Department of Bioengineering, Rice University, Houston, TX, USA.
Bioinformatics. 2011 Jul 15;27(14):1957-63. doi: 10.1093/bioinformatics/btr271. Epub 2011 May 5.
A metabolic graph represents the connectivity patterns of a metabolic system, and provides a powerful framework within which the organization of metabolic reactions can be analyzed and elucidated. A common practice is to prune (i.e. remove nodes and edges) the metabolic graph prior to any analysis in order to eliminate confounding signals from the representation. Currently, this pruning process is carried out in an ad hoc fashion, resulting in discrepancies and ambiguities across studies.
We propose a biochemically informative criterion, the strength of chemical linkage (SCL), for a systematic pruning of metabolic graphs. By analyzing the metabolic graph of Escherichia coli, we show that thresholding SCL is powerful in selecting the conventional pathways' connectivity out of the raw network connectivity when the network is restricted to the reactions collected from these pathways. Further, we argue that the root of ambiguity in pruning metabolic graphs is in the continuity of the amount of chemical content that can be conserved in reaction transformation patterns. Finally, we demonstrate how biochemical pathways can be inferred efficiently if the search procedure is guided by SCL.
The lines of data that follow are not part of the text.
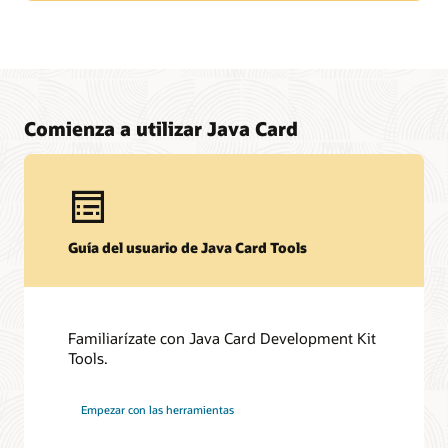
Comienza a utilizar Java Card
Recursos técnicos
Guía del usuario de Java Card Tools
Descargas
Foro de desarrolladores
Hoja de datos (PDF)
Otros recursos técnicos (PDF)
Foro de desarrolladores
Familiarízate con Java Card Development Kit
Contenido relacionado
Preguntas frecuentes sobre la tecnología Java Card
Tools.
Foro sobre Java Card
Blog de tecnología Java Card
Empezar con las herramientas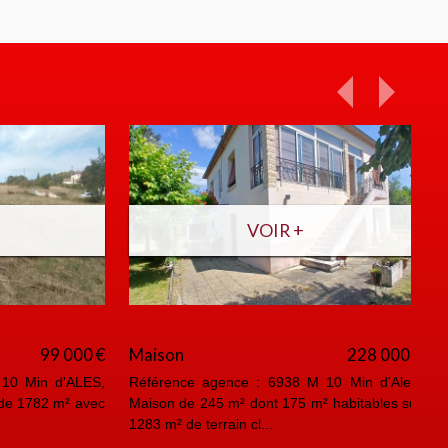
VOIR +
99 000 €
Appartement
45 000 €
 Min d'ALES,
Référence agence : 6937 A Ales, proche
 1572 m² avec
coeur de ville Au 4ieme étage d'une résidence
sécurisée, studio lu...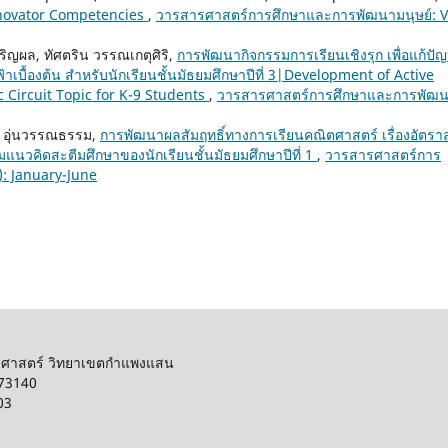
novator Competencies
,
วารสารศาสตร์การศึกษาและการพัฒนามนุษย์: V
จริญผล, ทัศตริน วรรณเกตุศิริ,
การพัฒนากิจกรรมการเรียนเชิงรุก เพื่อแก้ปั
าเบื้องต้น สำหรับนักเรียนชั้นมัธยมศึกษาปีที่ 3|Development of Active
c Circuit Topic for K-9 Students
,
วารสารศาสตร์การศึกษาและการพัฒ
์ อุ่นวรรณธรรม,
การพัฒนาผลสัมฤทธิ์ทางการเรียนคณิตศาสตร์ เรื่องอัตรา
มแนวคิดสะตีมศึกษาของนักเรียนชั้นมัธยมศึกษาปีที่ 1
,
วารสารศาสตร์การ
): January-June
รศาสตร์ วิทยาเขตกำแพงแสน
 73140
03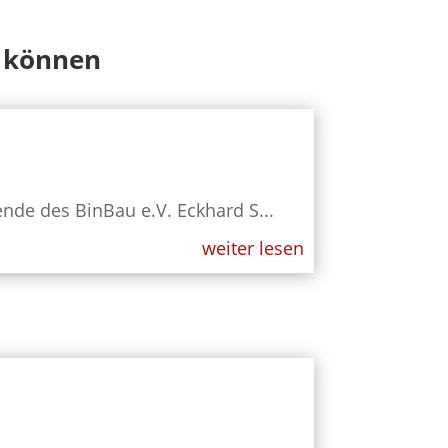
n können
nde des BinBau e.V. Eckhard S...
weiter lesen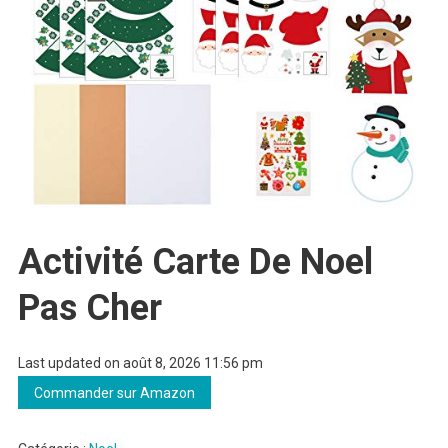
Activité Carte De Noel
Pas Cher
Last updated on août 8, 2026 11:56 pm
Commander sur Amazon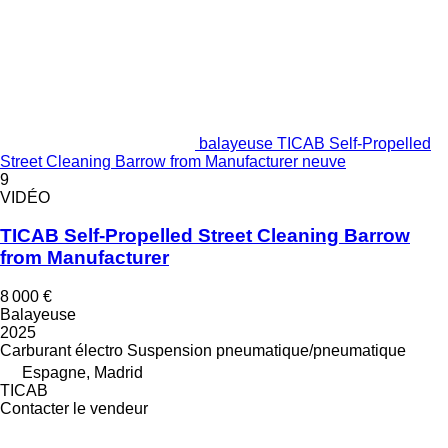
balayeuse TICAB Self-Propelled
Street Cleaning Barrow from Manufacturer neuve
9
VIDÉO
TICAB Self-Propelled Street Cleaning Barrow
from Manufacturer
8 000 €
Balayeuse
2025
Carburant
électro
Suspension
pneumatique/pneumatique
Espagne, Madrid
TICAB
Contacter le vendeur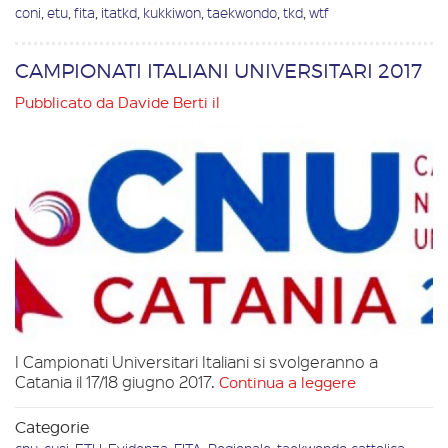
coni
,
etu
,
fita
,
itatkd
,
kukkiwon
,
taekwondo
,
tkd
,
wtf
CAMPIONATI ITALIANI UNIVERSITARI 2017
Pubblicato da
Davide Berti
il
I Campionati Universitari Italiani si svolgeranno a
Catania il 17/18 giugno 2017.
Continua a leggere
Categorie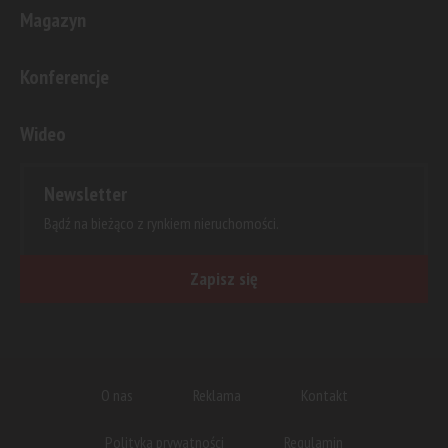
Magazyn
Konferencje
Wideo
Newsletter
Bądź na bieżąco z rynkiem nieruchomości.
Zapisz się
O nas
Reklama
Kontakt
Polityka prywatności
Regulamin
代谢图表示代谢系统的连接模式,并提供了一个强大的框架,可在其中分析和阐明代谢反应的组织。在进行任何分析之前,通常会修剪(即删除节点和边)代谢图,以消除表示中的混杂信号。目前,此修剪过程是临时进行的,导致不同研究之间存在差异和歧义。
我们提出了一种基于生化信息的标准,即化学连接强度(SCL),用于系统地修剪代谢图。通过分析大肠杆菌的代谢图,我们表明,当网络仅限于从这些途径收集的反应时,将 SCL 阈值化可有效地选择常规途径的连接性,而不是原始网络连接性。此外,我们认为修剪代谢图中的歧义根源在于反应转化模式中可以保守的化学含量的连续性。最后,我们展示了如果通过 SCL 指导搜索过程,如何有效地推断生化途径。